The company expended $6.1 billion, net of cash acquired, during the thirteen weeks ended March 31, 2002, to purchase the outstanding shares of Willamette stock.
Financing
Weyerhaeuser increased its interest-bearing debt by $350 million during the thirteen weeks ended March 30, 2003, primarily to fund a seasonal increase in working capital. Proceeds from new borrowings of $600 million in the 2003 period were partially offset by payments on long-term debt of $251 million.
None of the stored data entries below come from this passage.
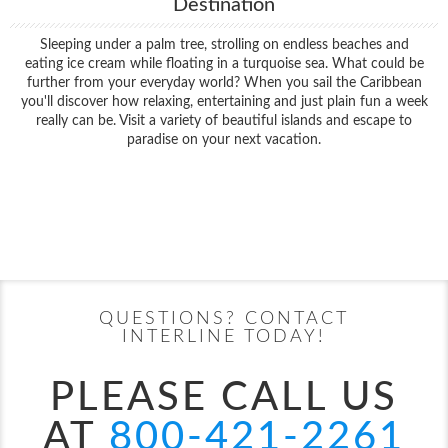
Destination
Sleeping under a palm tree, strolling on endless beaches and
eating ice cream while floating in a turquoise sea. What could be
further from your everyday world? When you sail the Caribbean
you'll discover how relaxing, entertaining and just plain fun a week
really can be. Visit a variety of beautiful islands and escape to
paradise on your next vacation.
Filter Results
Filter Results
Start
End
UPDATE
Date
Date
Start
End
UPDATE
Date
Date
QUESTIONS? CONTACT
INTERLINE TODAY!
PLEASE CALL US
AT
800-421-2261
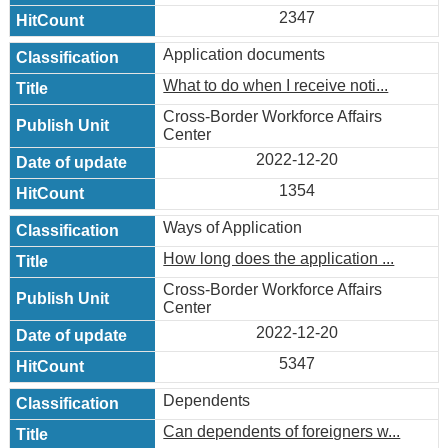
2347
Application documents
What to do when I receive noti...
Cross-Border Workforce Affairs
Center
2022-12-20
1354
Ways of Application
How long does the application ...
Cross-Border Workforce Affairs
Center
2022-12-20
5347
Dependents
Can dependents of foreigners w...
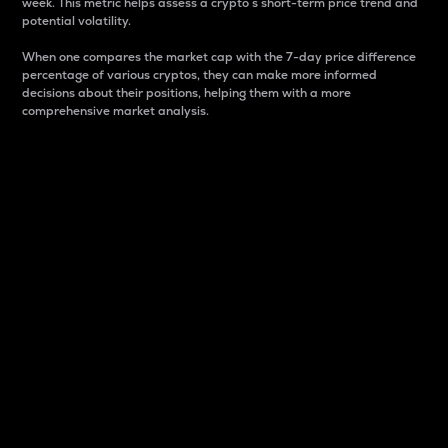
week. This metric helps assess a crypto s short-term price trend and
potential volatility.
When one compares the market cap with the 7-day price difference
percentage of various cryptos, they can make more informed
decisions about their positions, helping them with a more
comprehensive market analysis.
Market Cap
Market capitalization is better known as market cap.
It is a key metric used to understand the overall size
and dominance of a particular crypto in the market.
It is one way to measure the total value of the
circulating supply for a specific crypto.
Here is how it works:
Market cap = Current price per unit x Circulating
supply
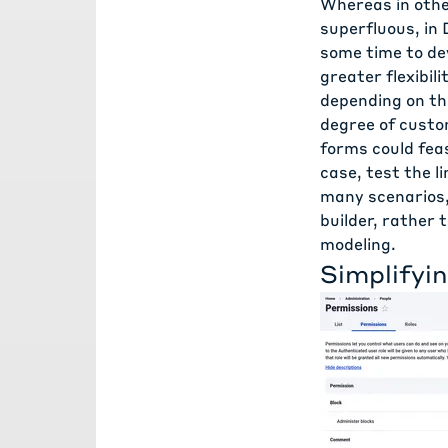
Whereas in oth
superfluous, in 
some time to dev
greater flexibili
depending on the
degree of custom
forms could feas
case, test the l
many scenarios,
builder, rather
modeling.
Simplifyi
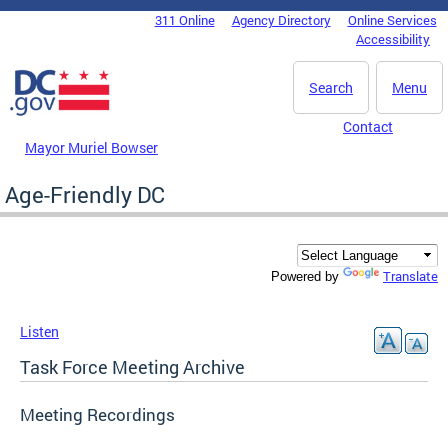
Skip to main content
311 Online
Agency Directory
Online Services
DC Agency Top Menu
Accessibility
Search
Menu
Contact
Mayor Muriel Bowser
Age-Friendly DC
Translate
Powered by
Listen
Task Force Meeting Archive
Meeting Recordings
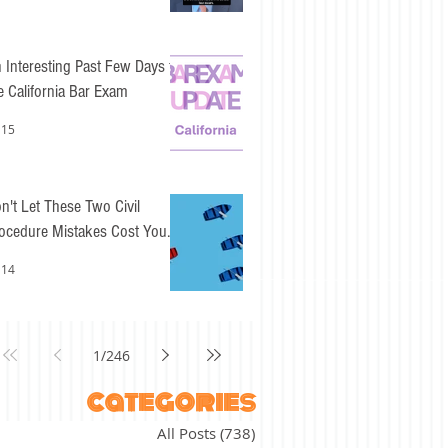
 Interesting Past Few Days for
e California Bar Exam
 15
n't Let These Two Civil
ocedure Mistakes Cost You
sy Points
 14
1
/
246
categories
All Posts
(738)
738 posts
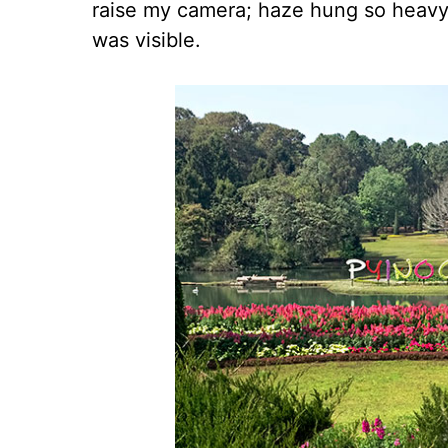
raise my camera; haze hung so heavy i
was visible.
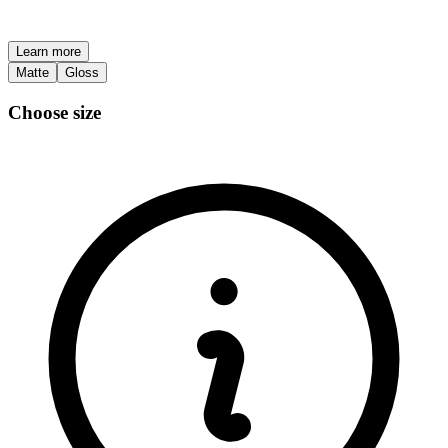
Learn more
Matte
Gloss
Choose size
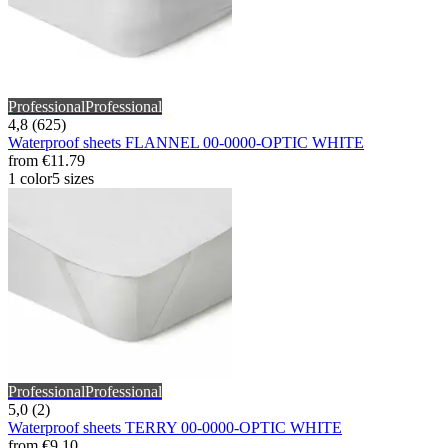
Professional
Professional
4,8 (625)
Waterproof sheets FLANNEL 00-0000-OPTIC WHITE
from
€11.79
1 color
5 sizes
Professional
Professional
5,0 (2)
Waterproof sheets TERRY 00-0000-OPTIC WHITE
from
€9.10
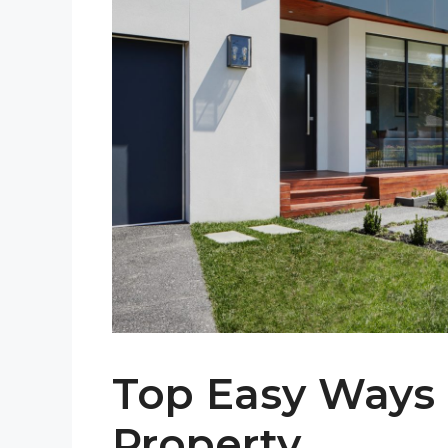
Top Easy Ways 
Property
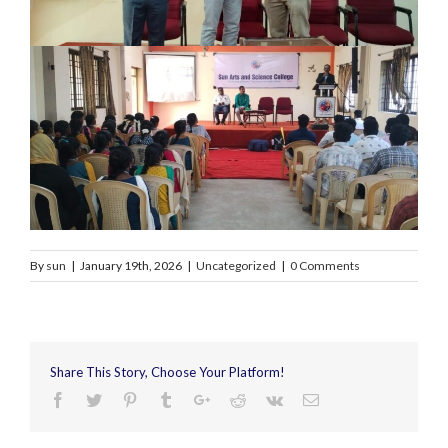
By
sun
|
January 19th, 2026
|
Uncategorized
|
0 Comments
Share This Story, Choose Your Platform!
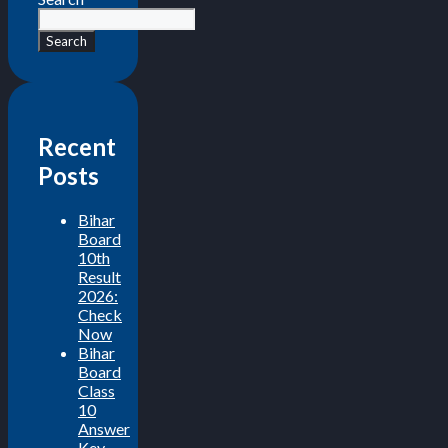
Search
Recent
Posts
Bihar
Board
10th
Result
2026:
Check
Now
Bihar
Board
Class
10
Answer
Key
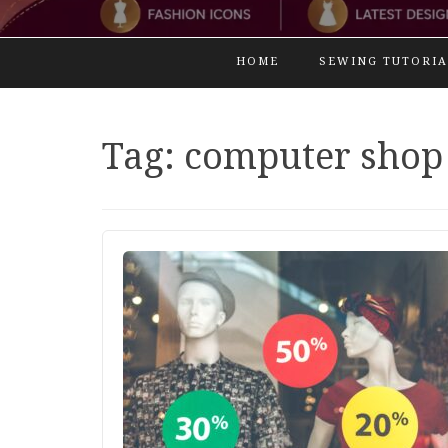
HOME
SEWING TUTORIA
Tag:
computer shop 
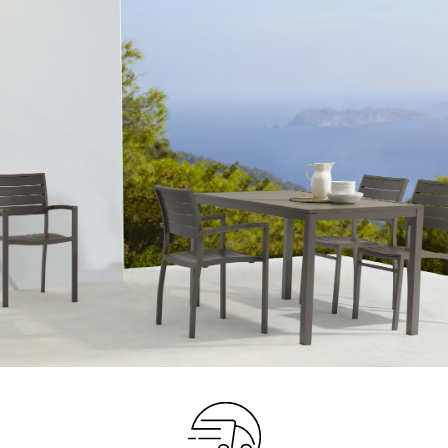
Your info
Please take a moment to fill in the form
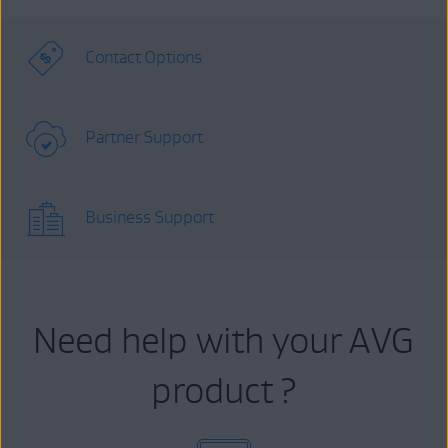
Contact Options
Partner Support
Business Support
Need help with your AVG
product ?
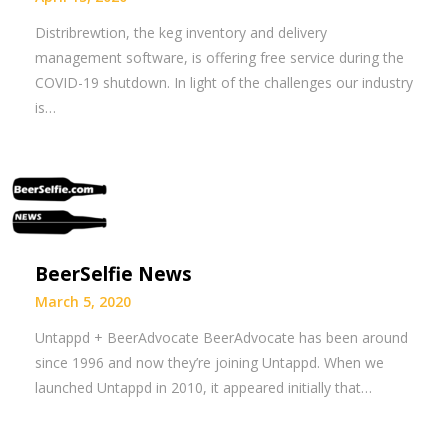
Distribrewtion, the keg inventory and delivery
management software, is offering free service during the
COVID-19 shutdown. In light of the challenges our industry
is…
BeerSelfie News
March 5, 2020
Untappd + BeerAdvocate BeerAdvocate has been around
since 1996 and now they’re joining Untappd. When we
launched Untappd in 2010, it appeared initially that…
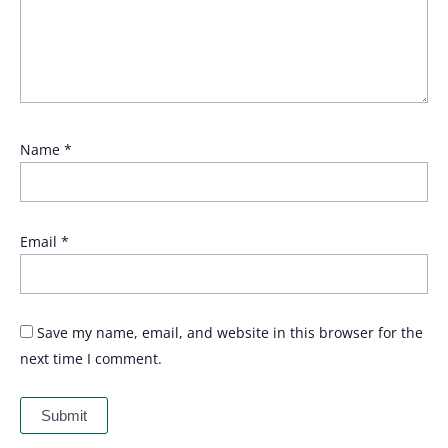
Name
*
Email
*
Save my name, email, and website in this browser for the
next time I comment.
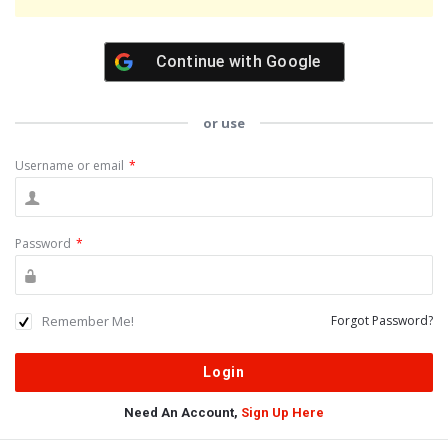
Continue with
Google
or use
Username or email
*
Password
*
Remember Me!
Forgot Password?
Need An Account,
Sign Up Here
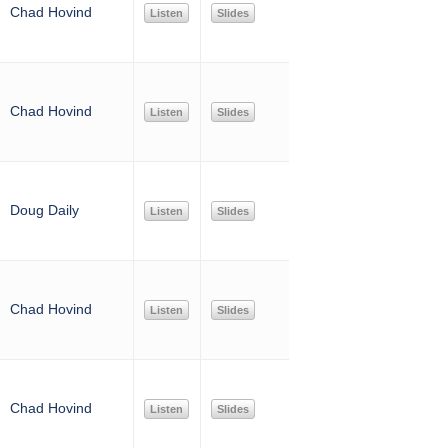
Chad Hovind
Listen
Slides
Chad Hovind
Listen
Slides
Doug Daily
Listen
Slides
Chad Hovind
Listen
Slides
Chad Hovind
Listen
Slides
Weyerhaeusers debt-to-total-capital ratio, excluding Real Estate and Related Assets, was 56.5 percent as of March 30, 2003, up from 55.6 percent at the end of 2002. Debt reduction is the companys highest priority, and Weyerhaeuser expects to return to historic debt ratios within five years from the time of the Willamette acquisition. For purposes of computing this ratio, debt includes Weyerhaeusers interest-bearing debt and capital lease obligations and total capital consists of debt, shareholders interest, deferred taxes and minority interest in subsidiaries, net of Weyerhaeusers investments in Real Estate and Related Assets subsidiaries.
Weyerhaeuser Company and Weyerhaeuser Real Estate Company (WRECO) have established 364-day and multi-year revolving lines of credit in the maximum aggregate amount of $2.5 billion as of March 30, 2003. The multi-year revolving line of credit expires in March 2007. WRECO can borrow up to $600 million under the 364-day facility. Neither of the entities is a guarantor of the borrowing of the other under either of these credit facilities. As of March 30, 2003, $1.5 billion was available under these bank facilities for incremental borrowings.
Critical Accounting Policies
Pension and Postretirement Benefit Plans
The company sponsors several qualified and nonqualified pension and postretirement benefit plans for its employees. Key assumptions used to determine the amounts recorded in the companys financial statements include the discount rate, the expected return on plan assets, anticipated trends in health care costs, assumed increases in salaries, mortality rates, and other factors. These assumptions are reviewed with external advisors at the end of each fiscal year and are updated as appropriate. Actual experience that differs from the assumptions could have a significant effect on the companys financial position or results from operations. Other factors that affect the level of net periodic benefit income or cost that is recognized in a given year include actual fund performance, plan improvements, and changes in plan participation or coverage.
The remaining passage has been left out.